Наконец, ямщик указал кнутом: «Вон оно, ваше Мирское-с».
Сергей высунулся из кибитки. На пригорке, над обмелевшей речкой, стояла усадьба. Вернее, то, что от неё осталось. Дом, некогда белый, двухэтажный, с колоннами, почернел и покосился. Крыша местами провалилась, стекла в окнах были мутными, а кое-где зияли дырами, забитыми тряпьём. Вокруг дома буйно разросся запущенный сад, больше похожий на дикий лес. К дому вела размытая дорога, утопающая в грязи. В воздухе висел запах прелой листвы, навоза и безысходности.
«Лаборатория для прогресса», – с горькой усмешкой подумал Сергей, вспоминая восторг Костина.
У крыльца их уже ждали. Нестройная кучка мужиков в рваных зипунах и баб в посконных сарафанах. Лица были пустыми, застывшими в выражении привычной покорности. Впереди стоял человек лет пятидесяти, с бесцветной бородкой и бегающими, испуганными глазами. Это был староста, Ефим.
Кибитка остановилась. Сергей вышел, чувствуя, как десятки глаз уставились на него. Он попытался придать своему лицу выражение достоинства и доброжелательности.
– Здравствуйте, – сказал он, и его голос прозвучал неестественно громко в тишине.
Мужики зашевелились, забормотали: «Здравия желаем, барин…», поклонились в пояс. Женщины присели в неуклюжих реверансах.
– Вы – староста Ефим? – обратился Сергей к первому мужику.
– Так точно, ваше благородие, я самый, – забормотал тот, снова кланяясь. – Уж как рады мы, что барин к нам пожаловал… всё готово, как следовает…
Он пах дешёвым, едким табаком и перегаром. Сергей кивнул и направился к крыльцу. Дверь со скрипом отворил дряхлый старик в ливрее времён Екатерины – единственный, судя по всему, дворовый, оставшийся в усадьбе.
Внутри царил хаос и запустение. Пыль лежала толстым слоем на мебели, затянутой паутиной. В огромной зале с облупившимися фресками на стенах гулял сквозняк. Сергей велел отнести свои вещи в кабинет дяди – это была единственная комната, более-менее прибранная, с массивным дубовым столом, кожаным креслом и книжными шкафами, набитыми потрёпанными томами.

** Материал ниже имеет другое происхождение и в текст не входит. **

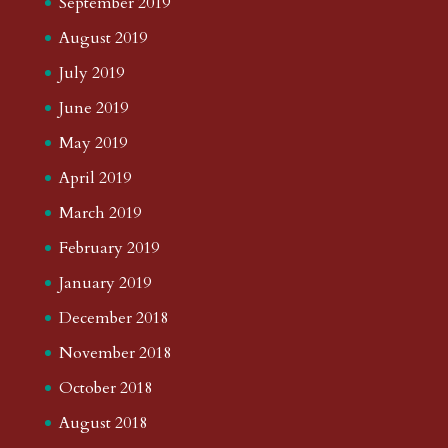
September 2019
August 2019
July 2019
June 2019
May 2019
April 2019
March 2019
February 2019
January 2019
December 2018
November 2018
October 2018
August 2018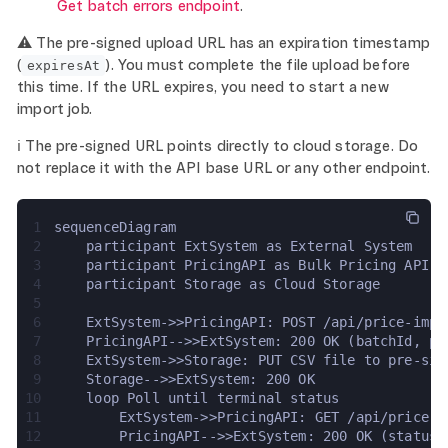
Get batch errors endpoint
.
⚠️ The pre-signed upload URL has an expiration timestamp
(
). You must complete the file upload before
expiresAt
this time. If the URL expires, you need to start a new
import job.
ℹ️ The pre-signed URL points directly to cloud storage. Do
not replace it with the API base URL or any other endpoint.
1
sequenceDiagram
2
    participant ExtSystem as External System
3
    participant PricingAPI as Bulk Pricing API
4
    participant Storage as Cloud Storage
5
6
    ExtSystem->>PricingAPI: POST /api/price-impo
7
    PricingAPI-->>ExtSystem: 200 OK (batchId, pr
8
    ExtSystem->>Storage: PUT CSV file to pre-sig
9
    Storage-->>ExtSystem: 200 OK
10
    loop Poll until terminal status
11
        ExtSystem->>PricingAPI: GET /api/price-i
12
        PricingAPI-->>ExtSystem: 200 OK (status,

Пока он осматривался, в дверь робко постучали. Вошёл Ефим, держа в руках толстую, засаленную тетрадь в клеёнчатом переплёте.

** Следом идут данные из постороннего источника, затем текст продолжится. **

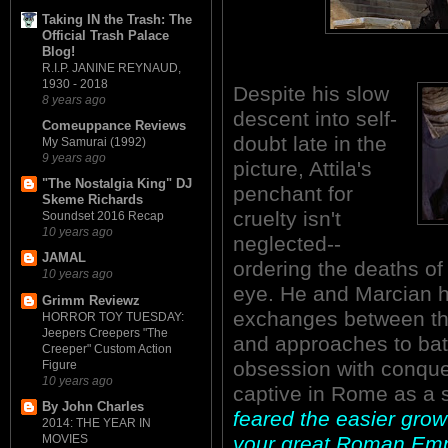
Taking IN the Trash: The
Official Trash Palace
Blog!
R.I.P. JANINE REYNAUD,
1930 - 2018
Despite his slow
8 years ago
descent into self-
Comeuppance Reviews
doubt late in the
My Samurai (1992)
9 years ago
picture, Attila's
"The Nostalgia King" DJ
penchant for
Skeme Richards
cruelty isn't
Soundset 2016 Recap
10 years ago
neglected--
JAMAL
ordering the deaths of
10 years ago
eye. He and Marcian h
Grimm Reviewz
exchanges between the
HORROR TOY TUESDAY:
Jeepers Creepers "The
and approaches to battl
Creeper" Custom Action
obsession with conques
Figure
10 years ago
captive in Rome as a 
By John Charles
feared the easier gro
2014: THE YEAR IN
your great Roman Emp
MOVIES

– Ревизские сказки, ваше благородие, – проговорил он, положив тетрадь на стол. – И опись имущества казённого… то есть, барского, значит.
Сергей открыл тетрадь. Это был список. Имена, возраст, семейное положение. Цифры, строки. Но взгляд его сразу выхватил странное. Напротив многих имён стояли пометки, сделанные корявым почерком дяди или, возможно, прежнего управляющего: «Умер в 1831 от поветрия», «В бегах с 1834», «Отдан в рекруты в 1838».
Он перелистал страницы. Таких пометок было много. Десятки.
– Ефим, – спросил Сергей, поднимая глаза на старосту. – Эти люди… умершие, беглые… они ведь не числятся больше?
– Как не числятся-с? – удивился Ефим. – В ревизии-то они записаны. Пока новую ревизию не учинят, они числятся. Подушную за них платить приходится. И оброк, если с них положен, тоже с оставшихся выходит. Так уж исстари ведётся.
Сергей откинулся в кресле. Он смотрел на эти имена: «Спиридон, сын Игнатов, 45 лет. Умер в 1831 от поветрия». Десять лет как человек в земле, а государство и помещик всё ещё ведут с ним счёт, как с живым. Как с единицей оброка, с объектом налогообложения. Мёртвые души. Слово, прочитанное у Гоголя как гротескная сатира, обернулось леденящей душу обыденностью.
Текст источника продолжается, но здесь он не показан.